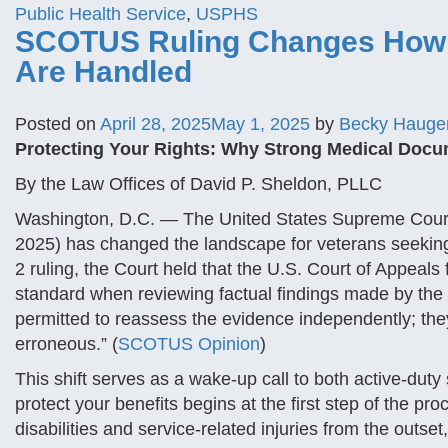
Public Health Service
,
USPHS
SCOTUS Ruling Changes How V
Are Handled
Posted on
April 28, 2025
May 1, 2025
by
Becky Hauge
Protecting Your Rights: Why Strong Medical Docume
By the Law Offices of David P. Sheldon, PLLC
Washington, D.C. — The United States Supreme Court’
2025) has changed the landscape for veterans seeking t
2 ruling, the Court held that the U.S. Court of Appeals
standard when reviewing factual findings made by the V
permitted to reassess the evidence independently; they 
erroneous.” (
SCOTUS Opinion
)
This shift serves as a wake-up call to both active-du
protect your benefits begins at the first step of the p
disabilities and service-related injuries from the outset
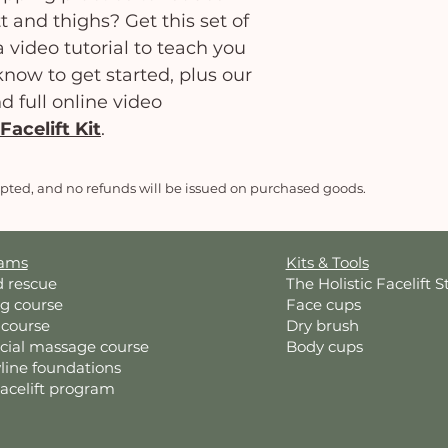
t and thighs? Get this set of
 video tutorial to teach you
now to get started, plus our
nd full online video
Facelift Kit
.
epted, and no refunds will be issued on purchased goods.
rams
Kits & Tools
d rescue
The Holistic Facelift S
ng course
Face cups
 course
Dry brush
acial massage course
Body cups
line foundations
Facelift program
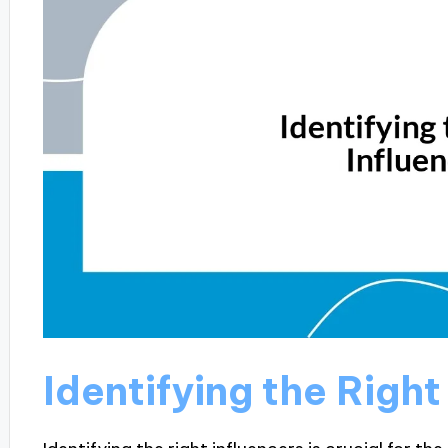
Identifying the Right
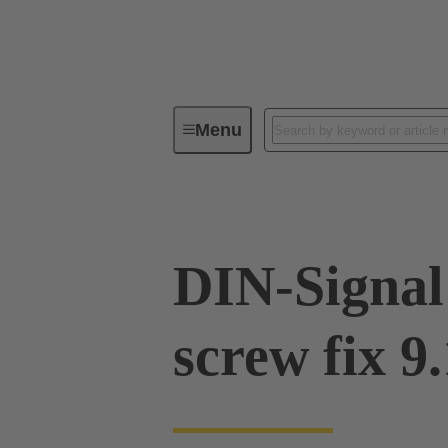
Menu
Device connectivity
PCB conne
DIN-Signal
screw fix 9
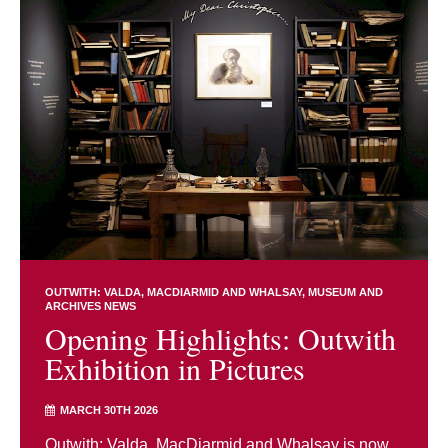
OUTWITH: VALDA, MACDIARMID AND WHALSAY
MUSEUM AND
ARCHIVES NEWS
Opening Highlights: Outwith
Exhibition in Pictures
MARCH 30TH 2026
Outwith: Valda, MacDiarmid and Whalsay is now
- - -
> **TASK TO COMPLETE**: Would you retype the material exactly, omitting each picture?

> **EXPECTED ANSWER**:
Public Health Service
,
USPHS
SCOTUS Ruling Changes How V
Are Handled
Posted on
April 28, 2025
May 1, 2025
by
Becky Hauge
Protecting Your Rights: Why Strong Medical Docume
By the Law Offices of David P. Sheldon, PLLC
Washington, D.C. — The United States Supreme Court’
2025) has changed the landscape for veterans seeking t
2 ruling, the Court held that the U.S. Court of Appeals
standard when reviewing factual findings made by the V
permitted to reassess the evidence independently; they 
erroneous.” (
SCOTUS Opinion
)
This shift serves as a wake-up call to both active-du
protect your benefits begins at the first step of the p
disabilities and service-related injuries from the outset
t and thighs? Get this set of
 video tutorial to teach you
now to get started, plus our
nd full online video
Facelift Kit
.
epted, and no refunds will be issued on purchased goods.
rams
Kits & Tools
d rescue
The Holistic Facelift S
ng course
Face cups
 course
Dry brush
acial massage course
Body cups
line foundations
Facelift program
Identifying the Right
Menu
Device connectivity
PCB conne
DIN-Signal
screw fix 9
OUTWITH: VALDA, MACDIARMID AND WHALSAY
MUSEUM AND
ARCHIVES NEWS
Opening Highlights: Outwith
Exhibition in Pictures
MARCH 30TH 2026
Outwith: Valda, MacDiarmid and Whalsay is now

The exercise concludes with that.